Measuring pressure performance of a large saline aquifer during industrial-scale CO 2 injection: The Utsira Sand, Norwegian North Sea

The Sleipner injection project has stored around 14Mt of CO 2 in the Utsira Sand and provides a unique opportunity to monitor the pressure response of a large saline aquifer to industrial-scale CO 2 injection. There is no downhole pressure monitoring at Sleipner, but the 4D seismic programme provides an opportunity to test whether reliable indications of pressure change can be obtained from time-lapse seismic.

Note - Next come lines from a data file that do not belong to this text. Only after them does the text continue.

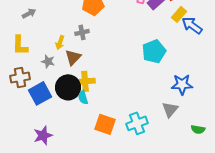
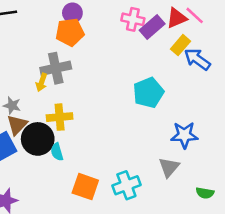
gray cross: (82, 32) -> (56, 68), size x1.6
yellow arrow: (60, 42) -> (42, 82), moved
brown triangle: (73, 57) -> (17, 125), moved
yellow cross: (85, 81) -> (60, 117), moved

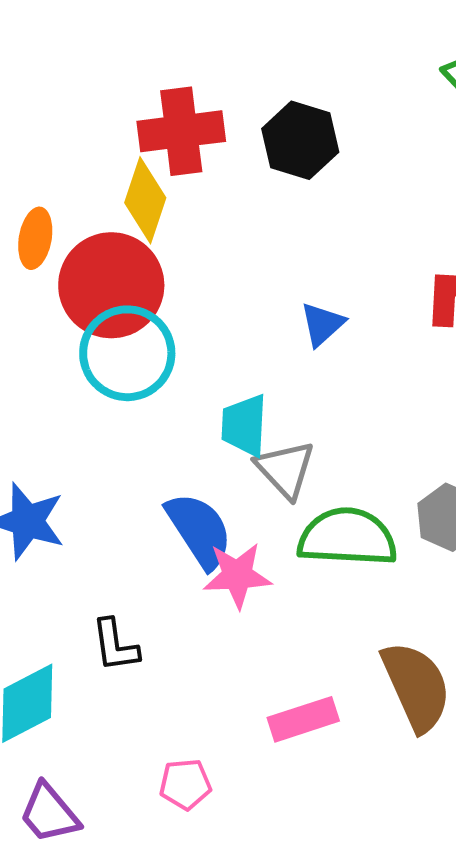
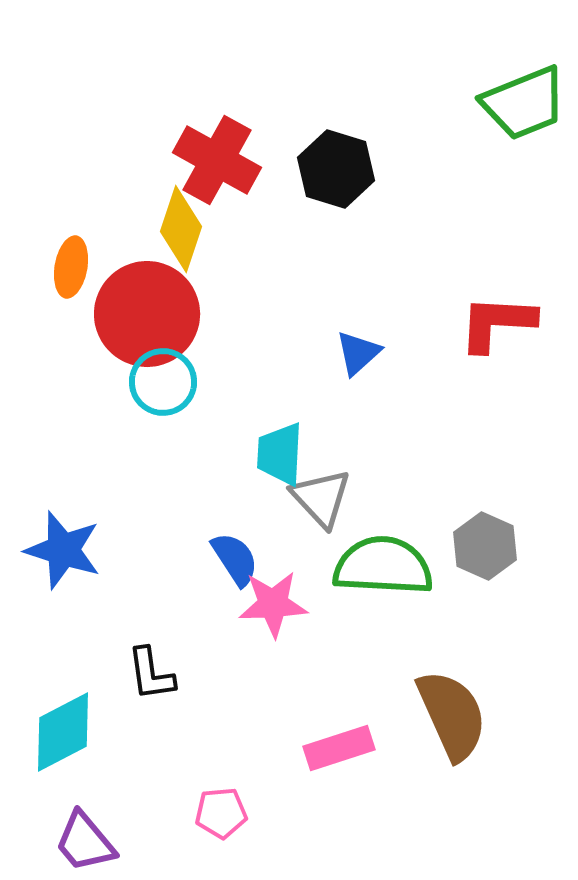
red cross: (181, 131) -> (217, 160), turned 36
cyan circle: (127, 353) -> (163, 382), size x0.7
blue semicircle: (199, 530) -> (235, 559), size x0.7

Velocity-stress relationships for sandstones, calibrated against measured data from the Utsira Sand, indicate that pore pressure increases of <1MPa should produce measurable travel-time increases through the reservoir. Time-lapse datasets were used to assess travel-time changes by accurately mapping the top and base of the reservoir on successive repeat surveys outside of the plume saturation footprint. Measured time-shifts are of the order of a very few milliseconds, with significant scatter about a mean value due to travel-time ‘jitter’. The ‘jitter’ is due to non-perfect repeatability of the time-lapse surveys and shows a Gaussian distribution providing a useful statistical tool for determining the mean. Observed mean time-shifts through the Utsira Sand were 0.097ms in 2001 and 0.175ms in 2006. These correspond to mean pressure increases of less than 0.1MPa. An idealised noise-free reservoir ‘impulse response’ was computed, taking into account lateral reservoir thickness variation. Convolving this with the repeatability noise distribution gives a realistic predicted reservoir response. Comparing this with the observed time-shifts again indicates a pressure increase less than 0.1MPa. Flow simulations indicate that pressure increases should range from <0.1MPa for an uncompartmentalised reservoir to >1MPa if strong flow barriers are present, so the results are consistent with the Utsira reservoir having wide lateral hydraulic connectivity.